Siempre recordaré el verano que pasé en mi pueblo natal, rodeado de granjas y campos verdes. Fue allí donde aprendí a valorar los pequeños momentos y las misasas cotidianas. Una de esas cosas que me acompañarán siempre fue la tradición familiar de preparar los famosos chochos rojos.
En la época de julio y agosto, cuando las plantas de chochos echabas brotes rojos y suaves, nuestra abuela nos llevaba a buscarlos en el campo. El olor a tierra y a verdura fresca nos llenaba la nariz mientras caminábamos entre la hierba alta. Una vez que llegábamos a la granja, ella misma cultivaba y limaba los chochos para luego cocinarlos en agua con cebolla y pimienta.
Otra tradición nacida de esos recuerdos fue la de tomar fotos a la hora del almuerzo.
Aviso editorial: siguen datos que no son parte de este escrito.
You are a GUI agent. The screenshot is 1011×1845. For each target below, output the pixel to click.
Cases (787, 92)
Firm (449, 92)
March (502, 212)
Nuestro padre, un apasionado de la fotografía, se inspiraba en las escenas bucólicas del campo para capturar no solo los momentos disfrutados conduciéndonos a búsqueda de dichos verduras, sino también, los se merecer ciertos rincones de la casa, adaptándola, ajustándola, y las conversaciones a/-de/-con nuestra familia.
Las fotos de chochos me hicieron entender la magia de la vida cotidiana. La alegría y el amor que sentido su captura, durante esas sesiones familiares, fueron algo también aprechinado pues conservaban el legado pivotante de hechos de la chacra dedicada a esas verduras. Ésta joyita enriquecida con experiencia aprendí la importancia de vivir en el presente y de apreciar la simplicidad.